To build the complete set of training materials:
bash build.sh
The output directory will contain all the generated PDF files and the PDF file called misp-training.pdf
which is the complete handout of all the slides.
Note: In case the rendering is somewhat broken, it might be related to latex using the styles installed systemwide in /usr/share/texlive/texmf-dist/tex/latex/beamertheme-focus
. Removing this directory will solve the problem.
Dependencies
XeLaTex, can be parametered in .tex header (works in TeXshop):
% !TEX TS-program = xelatex
% !TEX encoding = UTF-8 Unicode
License, Attribution and Funding
All the materials are dual-licensed under GNU Affero General Public License version 3 or later and the Creative Commons Attribution-ShareAlike 4.0 International. You can use either one of the licenses depending of your use case of the training materials.

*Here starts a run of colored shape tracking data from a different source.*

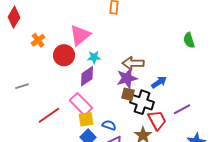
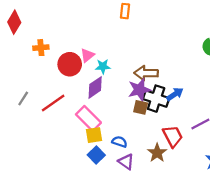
pink triangle: (80, 35) -> (87, 55), moved, size x0.6
orange cross: (38, 40) -> (41, 48), turned 32
gray line: (22, 86) -> (23, 99), turned -40
black cross: (142, 102) -> (156, 99), moved
red line: (49, 115) -> (53, 103), moved

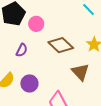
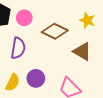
purple semicircle: (22, 50) -> (18, 48), size x1.5

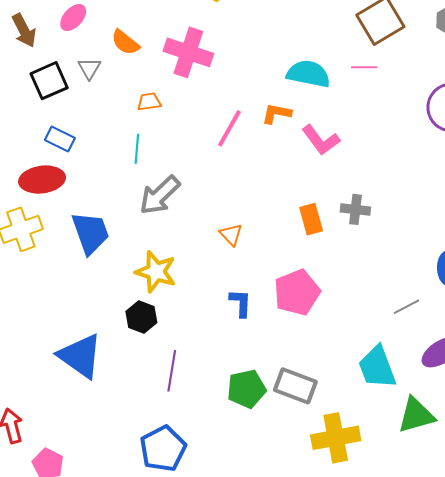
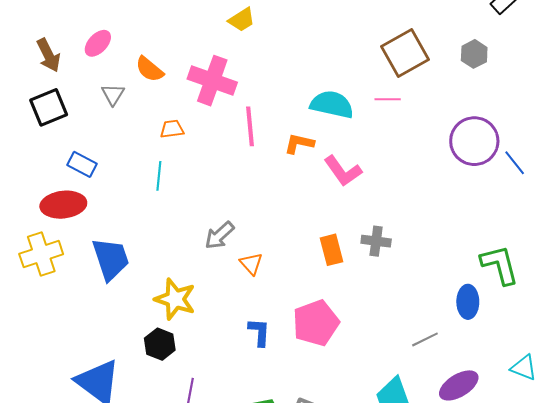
black square: (49, 81) -> (49, 107), moved
pink line: (230, 128) -> (250, 126), moved, turned -36
gray arrow: (160, 195) -> (219, 235), moved, size x0.7

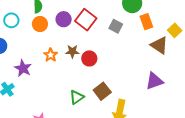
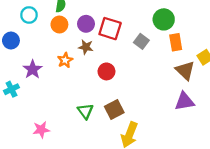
red square: (86, 20) -> (110, 29), turned -30
brown star: (72, 51) -> (86, 47), moved
purple triangle: (154, 81) -> (184, 101), moved
green triangle: (77, 97) -> (85, 111), turned -42

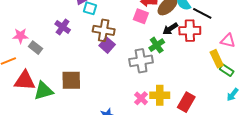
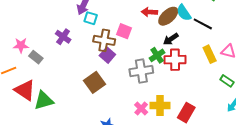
pink square: (141, 16) -> (124, 31), moved
red cross: (190, 31) -> (175, 60), moved
yellow rectangle: (217, 59) -> (210, 54), moved
brown square: (71, 80) -> (95, 82), moved, turned -35
red triangle: (25, 81) -> (25, 90), turned 30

The MISP project training materials are co-financed and supported by CIRCL Computer Incident Response Center Luxembourg and co-financed by a CEF (Connecting Europe Facility) funding under CEF-TC-2016-3 - Cyber Security as Improving MISP as building blocks for next-generation information sharing.
All the source code is available at https://www.github.com/MISP/misp-training.
If you reuse the training materials, don't forget to include the above for attribution.